- _Directions for this task_:
Among the entries below, take the line with "Animal): (21) 3820-8200" and the line with "n uns die Daten", and output them and every line between them exactly, with nothing else.
---------- Recorded data
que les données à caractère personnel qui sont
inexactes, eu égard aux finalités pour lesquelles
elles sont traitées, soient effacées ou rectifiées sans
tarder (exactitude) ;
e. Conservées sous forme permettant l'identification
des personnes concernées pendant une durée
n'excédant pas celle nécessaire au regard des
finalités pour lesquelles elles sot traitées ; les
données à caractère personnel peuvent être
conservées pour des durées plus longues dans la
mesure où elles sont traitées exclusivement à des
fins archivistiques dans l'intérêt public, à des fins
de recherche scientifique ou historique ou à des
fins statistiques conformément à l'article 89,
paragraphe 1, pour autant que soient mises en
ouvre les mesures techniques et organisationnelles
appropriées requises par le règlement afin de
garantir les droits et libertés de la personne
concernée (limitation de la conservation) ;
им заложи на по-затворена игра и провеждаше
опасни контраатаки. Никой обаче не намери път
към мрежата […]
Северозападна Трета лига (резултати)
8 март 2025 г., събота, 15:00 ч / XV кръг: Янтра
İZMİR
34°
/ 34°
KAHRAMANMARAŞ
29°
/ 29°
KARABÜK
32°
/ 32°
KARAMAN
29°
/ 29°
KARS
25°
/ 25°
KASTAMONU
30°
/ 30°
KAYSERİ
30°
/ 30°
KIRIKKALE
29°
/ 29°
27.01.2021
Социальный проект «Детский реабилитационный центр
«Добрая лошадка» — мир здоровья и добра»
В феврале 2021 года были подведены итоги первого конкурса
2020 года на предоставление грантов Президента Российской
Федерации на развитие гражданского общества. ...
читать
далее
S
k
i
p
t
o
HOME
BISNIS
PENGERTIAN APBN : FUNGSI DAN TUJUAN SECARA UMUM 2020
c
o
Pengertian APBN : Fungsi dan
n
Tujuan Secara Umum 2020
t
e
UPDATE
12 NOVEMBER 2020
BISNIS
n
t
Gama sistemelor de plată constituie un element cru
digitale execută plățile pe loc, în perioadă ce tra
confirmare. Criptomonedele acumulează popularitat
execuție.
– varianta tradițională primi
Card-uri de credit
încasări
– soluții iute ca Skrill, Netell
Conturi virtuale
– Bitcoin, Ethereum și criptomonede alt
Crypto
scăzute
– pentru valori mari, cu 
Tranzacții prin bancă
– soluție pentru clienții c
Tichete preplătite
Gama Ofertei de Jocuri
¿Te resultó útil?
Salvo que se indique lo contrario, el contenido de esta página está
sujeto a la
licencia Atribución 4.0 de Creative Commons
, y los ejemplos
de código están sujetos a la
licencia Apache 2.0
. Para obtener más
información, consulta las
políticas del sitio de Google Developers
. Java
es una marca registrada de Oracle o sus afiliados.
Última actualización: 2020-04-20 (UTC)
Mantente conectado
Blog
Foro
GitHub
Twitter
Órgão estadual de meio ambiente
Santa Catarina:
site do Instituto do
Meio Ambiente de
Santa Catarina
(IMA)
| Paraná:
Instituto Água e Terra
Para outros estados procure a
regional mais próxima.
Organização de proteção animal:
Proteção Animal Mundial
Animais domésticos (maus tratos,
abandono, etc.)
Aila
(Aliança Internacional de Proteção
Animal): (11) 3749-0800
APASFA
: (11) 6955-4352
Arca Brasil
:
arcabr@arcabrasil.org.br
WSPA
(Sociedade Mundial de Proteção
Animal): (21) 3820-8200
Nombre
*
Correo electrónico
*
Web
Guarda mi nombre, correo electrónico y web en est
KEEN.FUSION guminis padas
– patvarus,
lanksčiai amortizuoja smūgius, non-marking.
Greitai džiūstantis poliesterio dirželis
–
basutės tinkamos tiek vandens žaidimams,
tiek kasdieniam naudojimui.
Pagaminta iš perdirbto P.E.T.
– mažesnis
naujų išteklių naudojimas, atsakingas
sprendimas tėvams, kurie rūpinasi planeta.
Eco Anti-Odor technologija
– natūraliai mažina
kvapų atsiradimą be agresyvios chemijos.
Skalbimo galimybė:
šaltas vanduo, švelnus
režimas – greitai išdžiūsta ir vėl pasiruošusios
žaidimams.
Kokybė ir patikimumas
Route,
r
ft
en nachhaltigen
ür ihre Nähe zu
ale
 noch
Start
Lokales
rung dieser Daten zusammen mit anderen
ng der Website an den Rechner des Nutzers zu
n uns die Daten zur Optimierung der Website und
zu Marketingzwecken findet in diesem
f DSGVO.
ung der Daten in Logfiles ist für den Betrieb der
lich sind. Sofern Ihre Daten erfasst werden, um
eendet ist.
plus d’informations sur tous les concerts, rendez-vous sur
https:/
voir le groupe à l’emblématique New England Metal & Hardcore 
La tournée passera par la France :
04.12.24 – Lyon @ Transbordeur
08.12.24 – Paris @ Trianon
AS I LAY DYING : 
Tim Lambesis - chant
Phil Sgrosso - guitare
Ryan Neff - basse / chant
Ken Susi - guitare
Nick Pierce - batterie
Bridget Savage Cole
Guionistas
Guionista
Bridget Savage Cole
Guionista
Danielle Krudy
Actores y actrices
--------------------
- _Response area_:
Animal): (21) 3820-8200
Nombre
*
Correo electrónico
*
Web
Guarda mi nombre, correo electrónico y web en est
KEEN.FUSION guminis padas
– patvarus,
lanksčiai amortizuoja smūgius, non-marking.
Greitai džiūstantis poliesterio dirželis
–
basutės tinkamos tiek vandens žaidimams,
tiek kasdieniam naudojimui.
Pagaminta iš perdirbto P.E.T.
– mažesnis
naujų išteklių naudojimas, atsakingas
sprendimas tėvams, kurie rūpinasi planeta.
Eco Anti-Odor technologija
– natūraliai mažina
kvapų atsiradimą be agresyvios chemijos.
Skalbimo galimybė:
šaltas vanduo, švelnus
režimas – greitai išdžiūsta ir vėl pasiruošusios
žaidimams.
Kokybė ir patikimumas
Route,
r
ft
en nachhaltigen
ür ihre Nähe zu
ale
 noch
Start
Lokales
rung dieser Daten zusammen mit anderen
ng der Website an den Rechner des Nutzers zu
n uns die Daten zur Optimierung der Website und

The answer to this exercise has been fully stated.